How is it deduced that one enantiomer is preferentially formed in the reaction? When I think of the MOs of the reactants, both enantiomers are viable as products.

If there is no source of chirality present in the reaction mixture, then there is no reason for the reaction to be enantioselective. In this case there are two possible sources of chirality: firstly the light, which could be circularly polarised (not a common thing to do), and secondly the catalyst, which can be chiral.

Although the exact catalyst is not specified, the above scheme seems to be one of the earlier reports of transition metal photoredox catalysis, from the lab of Tehshik Yoon.1 The catalyst used is $\ce{[Ru(bpy)3]Cl2}$, the cation of which is chiral (it has point group $D_3$). These cations exist in two enantiomeric forms, labelled Λ and Δ. [Thanks to Zhe for pointing this out.] Upon absorption of visible light, the excited $\ce{[Ru(bpy)3]^2+}$ complex can transfer an electron to the aryl enone, the LUMO of which is lowered by coordination to $\ce{Li+}$. This generates a radical anion which adds into methyl acrylate.

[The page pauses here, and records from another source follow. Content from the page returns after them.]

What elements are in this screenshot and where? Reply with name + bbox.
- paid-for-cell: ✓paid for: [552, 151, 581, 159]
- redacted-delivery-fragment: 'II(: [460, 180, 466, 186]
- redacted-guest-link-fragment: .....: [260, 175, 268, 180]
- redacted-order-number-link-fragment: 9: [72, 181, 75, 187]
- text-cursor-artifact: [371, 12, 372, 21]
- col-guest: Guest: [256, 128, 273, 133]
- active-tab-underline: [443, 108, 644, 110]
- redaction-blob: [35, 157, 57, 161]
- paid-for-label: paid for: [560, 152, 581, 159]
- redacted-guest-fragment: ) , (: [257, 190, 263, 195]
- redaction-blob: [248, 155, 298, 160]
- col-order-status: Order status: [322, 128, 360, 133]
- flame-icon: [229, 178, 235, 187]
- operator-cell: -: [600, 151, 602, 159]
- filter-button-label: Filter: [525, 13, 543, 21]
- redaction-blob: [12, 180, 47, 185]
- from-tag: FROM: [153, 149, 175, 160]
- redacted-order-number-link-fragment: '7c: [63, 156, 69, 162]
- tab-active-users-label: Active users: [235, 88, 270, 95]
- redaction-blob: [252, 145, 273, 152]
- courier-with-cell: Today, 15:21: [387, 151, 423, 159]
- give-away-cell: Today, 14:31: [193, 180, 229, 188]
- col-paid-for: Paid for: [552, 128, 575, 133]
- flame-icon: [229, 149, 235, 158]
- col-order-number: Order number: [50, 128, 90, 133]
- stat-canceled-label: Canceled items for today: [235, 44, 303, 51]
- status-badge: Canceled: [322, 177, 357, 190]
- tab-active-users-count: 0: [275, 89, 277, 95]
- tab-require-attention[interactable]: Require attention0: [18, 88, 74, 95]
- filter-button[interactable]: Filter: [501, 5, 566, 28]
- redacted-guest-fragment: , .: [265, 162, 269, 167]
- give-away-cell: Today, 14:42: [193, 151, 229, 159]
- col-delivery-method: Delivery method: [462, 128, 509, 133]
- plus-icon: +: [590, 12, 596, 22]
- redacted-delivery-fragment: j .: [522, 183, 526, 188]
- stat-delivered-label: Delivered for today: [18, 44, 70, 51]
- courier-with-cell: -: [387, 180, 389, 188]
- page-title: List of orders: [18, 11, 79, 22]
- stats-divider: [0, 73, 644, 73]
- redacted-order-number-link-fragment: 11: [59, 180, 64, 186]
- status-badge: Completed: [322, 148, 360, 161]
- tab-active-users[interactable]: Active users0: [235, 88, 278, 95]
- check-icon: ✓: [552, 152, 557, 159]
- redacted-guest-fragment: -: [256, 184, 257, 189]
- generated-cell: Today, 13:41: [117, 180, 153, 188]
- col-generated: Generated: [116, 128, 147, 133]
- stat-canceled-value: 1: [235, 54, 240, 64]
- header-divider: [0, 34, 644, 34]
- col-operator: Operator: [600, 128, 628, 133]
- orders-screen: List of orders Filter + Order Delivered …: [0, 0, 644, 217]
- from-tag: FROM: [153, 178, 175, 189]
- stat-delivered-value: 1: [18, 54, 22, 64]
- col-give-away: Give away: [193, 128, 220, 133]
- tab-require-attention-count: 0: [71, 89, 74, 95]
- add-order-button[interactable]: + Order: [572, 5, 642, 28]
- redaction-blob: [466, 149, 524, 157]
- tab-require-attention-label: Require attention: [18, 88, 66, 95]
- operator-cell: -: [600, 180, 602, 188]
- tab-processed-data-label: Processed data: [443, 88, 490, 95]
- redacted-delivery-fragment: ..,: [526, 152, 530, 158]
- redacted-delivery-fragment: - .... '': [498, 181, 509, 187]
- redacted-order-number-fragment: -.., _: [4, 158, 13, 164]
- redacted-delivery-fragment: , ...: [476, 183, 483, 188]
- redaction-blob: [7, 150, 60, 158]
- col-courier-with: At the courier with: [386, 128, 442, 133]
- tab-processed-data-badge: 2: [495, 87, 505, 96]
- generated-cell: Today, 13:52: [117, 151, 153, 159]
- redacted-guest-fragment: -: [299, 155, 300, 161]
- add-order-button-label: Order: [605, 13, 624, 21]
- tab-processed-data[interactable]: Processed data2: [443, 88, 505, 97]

However, there is no report of the product being formed enantioselectively – only diastereoselectively. There is no indication that the authors used a single enantiomer of the catalyst. [Exactly why it is diastereoselective is a slight mystery, to me at least.] Note that this cycloaddition reaction is not concerted, so the MO-based arguments for pericyclic reactions such as the concerted Diels–Alder are not valid here.

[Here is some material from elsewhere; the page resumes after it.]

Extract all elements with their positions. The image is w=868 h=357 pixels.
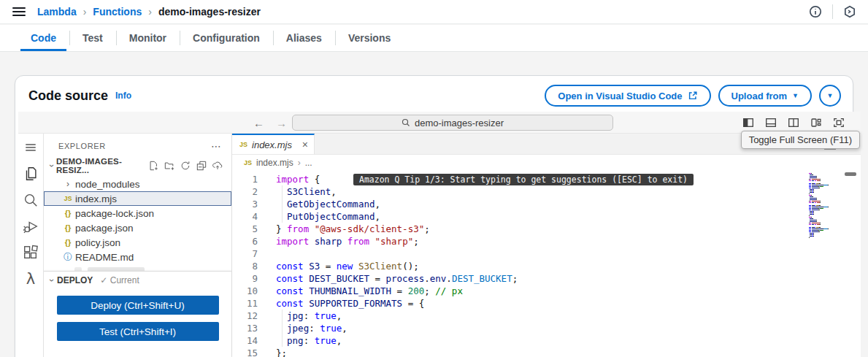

In any case, transition metal photoredox chemistry is generally very poor at asymmetric induction, because the role of the catalyst is only to generate transient radical intermediates; the catalyst does not play any significant role in the actual bond formation. It is for this reason that photoredox catalysis is often combined with other modes of catalysis, e.g. organocatalysis, for highly enantioselective reactions to take place.

Apart from this, there are no other reports of this particular cycloaddition in the literature. All in all, I think it is safe to say that the 92% ee is not real.

Reference

1. Du, J.; Yoon, T. P. Crossed Intermolecular [2+2] Cycloadditions of Acyclic Enones via Visible Light Photocatalysis. J. Am. Chem. Soc. 2009, 131 (41), 14604–14605. DOI:10.1021/ja903732v.